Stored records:
+--

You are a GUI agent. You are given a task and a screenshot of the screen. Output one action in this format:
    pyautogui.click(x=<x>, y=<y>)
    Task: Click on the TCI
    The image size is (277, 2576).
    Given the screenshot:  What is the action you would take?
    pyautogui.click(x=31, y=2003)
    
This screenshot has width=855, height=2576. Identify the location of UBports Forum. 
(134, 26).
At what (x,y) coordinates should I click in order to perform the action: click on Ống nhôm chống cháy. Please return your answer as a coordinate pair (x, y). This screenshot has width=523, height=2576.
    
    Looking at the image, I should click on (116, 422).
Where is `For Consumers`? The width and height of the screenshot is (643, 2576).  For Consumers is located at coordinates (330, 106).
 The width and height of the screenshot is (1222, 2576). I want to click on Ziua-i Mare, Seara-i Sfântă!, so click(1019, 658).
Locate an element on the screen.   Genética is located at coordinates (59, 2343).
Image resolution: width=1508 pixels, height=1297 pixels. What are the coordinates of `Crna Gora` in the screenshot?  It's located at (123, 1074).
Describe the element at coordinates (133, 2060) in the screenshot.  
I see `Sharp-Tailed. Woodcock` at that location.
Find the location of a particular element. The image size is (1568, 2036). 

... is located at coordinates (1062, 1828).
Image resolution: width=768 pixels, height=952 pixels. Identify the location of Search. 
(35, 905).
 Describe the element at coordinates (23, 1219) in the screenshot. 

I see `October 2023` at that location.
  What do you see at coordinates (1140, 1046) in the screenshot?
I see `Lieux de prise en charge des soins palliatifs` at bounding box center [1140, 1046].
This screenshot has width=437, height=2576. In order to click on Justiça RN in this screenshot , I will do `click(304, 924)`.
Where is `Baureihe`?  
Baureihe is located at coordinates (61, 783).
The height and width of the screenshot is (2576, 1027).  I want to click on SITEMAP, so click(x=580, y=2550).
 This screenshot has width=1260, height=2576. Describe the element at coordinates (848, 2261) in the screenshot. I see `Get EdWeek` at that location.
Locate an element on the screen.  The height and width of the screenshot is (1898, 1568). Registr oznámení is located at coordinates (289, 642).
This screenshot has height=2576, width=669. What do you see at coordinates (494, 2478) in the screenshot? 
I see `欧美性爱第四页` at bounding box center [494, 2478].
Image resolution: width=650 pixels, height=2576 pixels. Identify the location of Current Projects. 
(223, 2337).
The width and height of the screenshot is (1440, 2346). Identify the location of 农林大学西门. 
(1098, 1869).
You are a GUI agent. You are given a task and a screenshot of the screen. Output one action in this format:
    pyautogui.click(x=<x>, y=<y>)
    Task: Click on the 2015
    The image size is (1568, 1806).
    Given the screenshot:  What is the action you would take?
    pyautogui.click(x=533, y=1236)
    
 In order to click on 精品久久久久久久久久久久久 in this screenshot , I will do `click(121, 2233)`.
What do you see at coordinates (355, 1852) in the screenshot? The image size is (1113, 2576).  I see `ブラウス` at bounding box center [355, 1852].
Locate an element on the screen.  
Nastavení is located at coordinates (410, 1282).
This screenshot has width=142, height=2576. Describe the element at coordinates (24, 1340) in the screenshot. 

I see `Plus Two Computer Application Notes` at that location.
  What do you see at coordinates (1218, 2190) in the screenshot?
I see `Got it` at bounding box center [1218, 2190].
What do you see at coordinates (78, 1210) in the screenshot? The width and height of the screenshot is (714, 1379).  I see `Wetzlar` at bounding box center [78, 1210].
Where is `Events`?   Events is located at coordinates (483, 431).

+--

* [Assignment]:
Only one stretch of the entries above is wanted: the lines from the one containing "Task: Click on the 2015" through the one containing "What do you see at coordinates (355, 1852)". Please reproduce it exactly.

* [Response]:
    Task: Click on the 2015
    The image size is (1568, 1806).
    Given the screenshot:  What is the action you would take?
    pyautogui.click(x=533, y=1236)
    
 In order to click on 精品久久久久久久久久久久久 in this screenshot , I will do `click(121, 2233)`.
What do you see at coordinates (355, 1852) in the screenshot? The image size is (1113, 2576).  I see `ブラウス` at bounding box center [355, 1852].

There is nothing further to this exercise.